Standard Dating System

Timetricks introduces the idea of elapsed time, or what they call the Standard Dating System (SDS).

SDS allows the GM to figure out how much time has actually elapsed for each agent in missions that involve complex hops. This can be important if an agent dies, or an agent eliminates part of her presence in the mission.

For example, say two agents travel back and spend three weeks in the target time, investigating, only to be ambushed by Demoreans. They kill the Demoreans but one of the agents is killed as well. The surviving agent can travel back and take out the Demoreans as soon as they arrive, eliminating the entire mission.

The agent who died now has three weeks to prepare for their eventual death. The Time Corps maintains pleasure resorts in different times for agents in this circumstance.

New Paranormal Talents & Skills

Timetricks introduces new paranormal talents for both agents and Demoreans. The new talents are basically super versions of the existing ones, designed for agents that want to specialize. For example, an agent with normal Memory Restoration can only restore the memory of one person. The new Mass Memory Restoration, which that agent could take as they gain experience, allows a group of people to be affected.

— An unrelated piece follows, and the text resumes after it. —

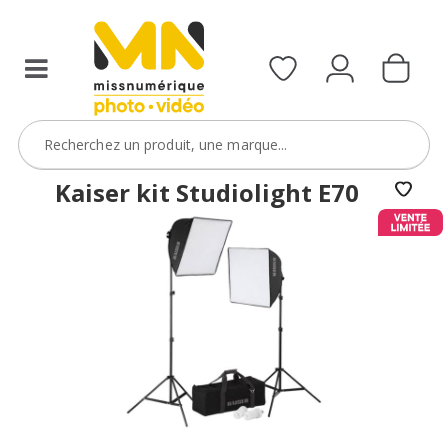
Kaiser kit Studiolight E70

There are also additional skills. These aren't necessarily advanced versions of existing skills, but mostly skills that were missing from the basic game.

Advice for the GM

There's also tons of advice for the GM. For example, several neat tricks that are possible with the looper and anomaly field generator are detailed, so that GMs can start to think about how her players might abuse them.

Timetricks works as a sourcebook for any time travel role playing game; if you're using Timemaster, it's a must have to transform your adventures from standard fare to temporal hijinks.